In honor of St. Croix River Awareness Week, I present an article I wrote that was recently published in Minnesota Trails magazine. Enjoy!
From its twisting and turning headwaters in northwestern Wisconsin to the surprisingly wild channels less than an hour’s drive from the Twin Cities, a paddler could spend a lifetime exploring the St. Croix River and still find surprise without even seeing all of its 150 miles.
It is my goal to acquaint myself with this beautiful river as best as I can. I go to it in spring, summer, autumn and winter; I believe you must explore a river in all seasons to fully appreciate its essential character.
I always go for a paddle shortly after the ice breaks up, eager for the sights and sounds of migrating birds returning home, uncounted numbers singing from every bank, the faint green haze of fresh buds on the trees, and the first delicate wildflowers amongst the detritus on the forest floor.
One year, I paddled the river with my mom for Mother’s Day. Fortunately, the current moved us along at a good pace, because we were frequently distracted from paddling by ornithological observation. For a while, a Bald Eagle led us downriver, flying out of trees overhead as we approached, then disappearing around the next bend, only to repeat the act once we caught up.

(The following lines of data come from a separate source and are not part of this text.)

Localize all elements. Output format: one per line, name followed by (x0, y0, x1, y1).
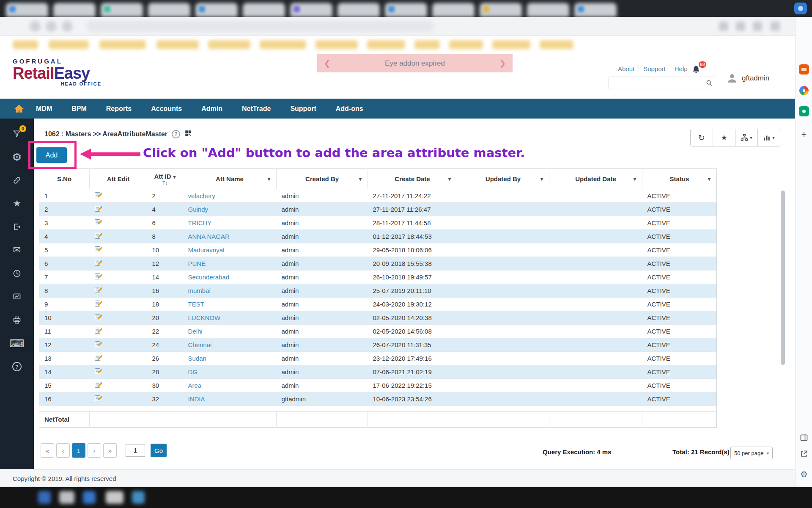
cell-edit[interactable] (90, 216, 147, 230)
att-name-link[interactable]: Chennai (188, 341, 212, 348)
go-button[interactable]: Go (151, 444, 167, 457)
first-page-button[interactable]: « (41, 443, 54, 458)
att-name-link[interactable]: Maduravoyal (188, 246, 225, 254)
nav-item-bpm[interactable]: BPM (62, 99, 96, 119)
att-name-link[interactable]: Area (188, 382, 202, 389)
cell-edit[interactable] (90, 243, 147, 257)
dropdown-caret-icon[interactable]: ▾ (634, 176, 636, 182)
col-att-name[interactable]: Att Name▾ (183, 169, 277, 189)
about-link[interactable]: About (614, 65, 639, 72)
cell-edit[interactable] (90, 392, 147, 406)
help-icon[interactable]: ? (11, 362, 22, 372)
col-sno[interactable]: S.No (39, 169, 90, 189)
gear-icon[interactable]: ⚙ (11, 152, 22, 162)
filter-icon[interactable]: 0 (11, 129, 22, 139)
nav-item-accounts[interactable]: Accounts (141, 99, 192, 119)
att-name-link[interactable]: TRICHY (188, 219, 212, 226)
edit-icon[interactable] (95, 232, 102, 239)
col-att-edit[interactable]: Att Edit (90, 169, 147, 189)
dropdown-caret-icon[interactable]: ▾ (268, 176, 270, 182)
home-icon[interactable] (12, 102, 26, 116)
att-name-link[interactable]: LUCKNOW (188, 314, 221, 321)
att-name-link[interactable]: Sudan (188, 355, 206, 362)
briefcase-icon[interactable] (799, 64, 809, 75)
banner-prev-icon[interactable]: ❮ (324, 59, 330, 68)
col-create-date[interactable]: Create Date▾ (368, 169, 457, 189)
att-name-link[interactable]: Secunderabad (188, 273, 230, 281)
dropdown-caret-icon[interactable]: ▾ (448, 176, 451, 182)
nav-item-mdm[interactable]: MDM (26, 99, 62, 119)
plus-icon[interactable]: + (799, 130, 809, 140)
export-icon[interactable] (11, 222, 22, 232)
nav-item-reports[interactable]: Reports (96, 99, 141, 119)
att-name-link[interactable]: TEST (188, 301, 204, 308)
col-updated-date[interactable]: Updated Date▾ (549, 169, 642, 189)
cell-edit[interactable] (90, 325, 147, 338)
cell-edit[interactable] (90, 298, 147, 311)
grid-view-icon[interactable] (184, 130, 192, 139)
keyboard-icon[interactable]: ⌨ (11, 338, 22, 348)
external-link-icon[interactable] (799, 449, 809, 459)
edit-icon[interactable] (95, 273, 102, 280)
edit-icon[interactable] (95, 327, 102, 334)
edit-icon[interactable] (95, 381, 102, 388)
add-button[interactable]: Add (36, 147, 67, 163)
mail-icon[interactable]: ✉ (11, 245, 22, 255)
cell-edit[interactable] (90, 338, 147, 352)
att-name-link[interactable]: PUNE (188, 260, 206, 267)
support-link[interactable]: Support (639, 65, 670, 72)
edit-icon[interactable] (95, 395, 102, 402)
cell-edit[interactable] (90, 365, 147, 379)
browser-profile-avatar[interactable] (794, 3, 807, 14)
cell-edit[interactable] (90, 311, 147, 325)
edit-icon[interactable] (95, 341, 102, 348)
att-name-link[interactable]: ANNA NAGAR (188, 233, 230, 240)
dropdown-caret-icon[interactable]: ▾ (708, 176, 710, 182)
cell-edit[interactable] (90, 203, 147, 216)
per-page-select[interactable]: 50 per page ▾ (730, 447, 773, 459)
favorite-button[interactable]: ★ (713, 129, 735, 146)
edit-icon[interactable] (95, 300, 102, 307)
vertical-scrollbar[interactable] (781, 190, 785, 365)
edit-icon[interactable] (95, 260, 102, 266)
cell-edit[interactable] (90, 230, 147, 243)
star-icon[interactable]: ★ (11, 199, 22, 209)
browser-logo-icon[interactable] (799, 86, 809, 96)
att-name-link[interactable]: Guindy (188, 206, 208, 213)
page-number-input[interactable] (126, 444, 145, 457)
cell-edit[interactable] (90, 189, 147, 203)
col-att-id[interactable]: Att ID▾ T↕ (147, 169, 183, 189)
cell-edit[interactable] (90, 379, 147, 392)
page-help-icon[interactable]: ? (172, 130, 180, 138)
banner-next-icon[interactable]: ❯ (499, 59, 506, 68)
refresh-button[interactable]: ↻ (690, 129, 713, 146)
col-status[interactable]: Status▾ (642, 169, 717, 189)
last-page-button[interactable]: » (103, 443, 117, 458)
edit-icon[interactable] (95, 205, 102, 212)
shopping-icon[interactable] (799, 106, 809, 116)
clock-icon[interactable] (11, 268, 22, 279)
nav-item-nettrade[interactable]: NetTrade (232, 99, 280, 119)
edit-icon[interactable] (95, 354, 102, 361)
next-page-button[interactable]: › (88, 443, 101, 458)
edit-icon[interactable] (95, 192, 102, 199)
printer-icon[interactable] (11, 315, 22, 325)
edit-icon[interactable] (95, 368, 102, 375)
att-name-link[interactable]: INDIA (188, 395, 205, 403)
edit-icon[interactable] (95, 246, 102, 253)
help-link[interactable]: Help (670, 65, 692, 72)
hierarchy-view-button[interactable]: ▾ (735, 129, 758, 146)
chart-view-button[interactable]: ▾ (757, 129, 780, 146)
settings-gear-icon[interactable]: ⚙ (799, 469, 809, 479)
att-name-link[interactable]: DG (188, 368, 198, 375)
att-name-link[interactable]: mumbai (188, 287, 211, 294)
col-created-by[interactable]: Created By▾ (277, 169, 368, 189)
search-input[interactable] (609, 77, 704, 88)
edit-icon[interactable] (95, 219, 102, 226)
dropdown-caret-icon[interactable]: ▾ (540, 176, 543, 182)
screen-icon[interactable] (11, 292, 22, 302)
user-menu[interactable]: gftadmin (726, 72, 769, 85)
att-name-link[interactable]: velachery (188, 192, 215, 199)
link-icon[interactable] (11, 175, 22, 185)
nav-item-admin[interactable]: Admin (192, 99, 232, 119)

Summer is high season on the St. Croix, when the rental canoe businesses send flotillas downriver in jubilant cacophony. It’s not hard to get away from the crowds, though, with just a little effort and adventure.

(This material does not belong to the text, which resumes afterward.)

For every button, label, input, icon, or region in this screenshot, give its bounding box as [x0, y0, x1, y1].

When you do find a quiet piece of the river, there is no better place to be on a hot, sunny day. My wife, the dog and I slowly drift downstream, stopping to swim where spring-fed creeks enter the river. At these points, where the cold creek water mingles with the warmer water of the river, you can find the temperature that is just right for you.
Our last paddle of the year is usually in October, when the summer crowds are difficult to imagine. The bold greens of White Pines and cedars stand in stark contrast to a brilliant palette of autumn colors on the bluffs. You might see duck hunters in flat-bottomed boats with a happy dog in the bow, or some late-season anglers, but on a warm, sunny fall day you might also have the river all to yourself.
Yet, the solitude of October is no match for that of January. Then, the river’s life demands an observant eye and an appreciative spirit; if you look, your reward might be a hawk seen soaring above the trees.
Even in the deepest cold of winter, springs seep from the bluffs and spill into the river. One winter day, I snowshoed with friends through deep snow along a spring-fed creek just above where it entered the river. We marveled at the abundant green of watercress growing in a few inches of water, even though temperatures the week before had been 20 degrees below zero.
The creek ran through a campsite I knew only from warmer seasons. I had often camped or stopped there for lunch, like I reckoned people had been doing for a long time. Standing there in snowshoes and winter layers, my mind drifted to memories of muggy summer afternoons when I had dunked my head in a pool of cold, clear creek water right next to the site’s picnic table.
Today, I didn’t dunk my head. We sat on snowy logs and ate sandwiches as the water went on tumbling over rocks toward the frozen river.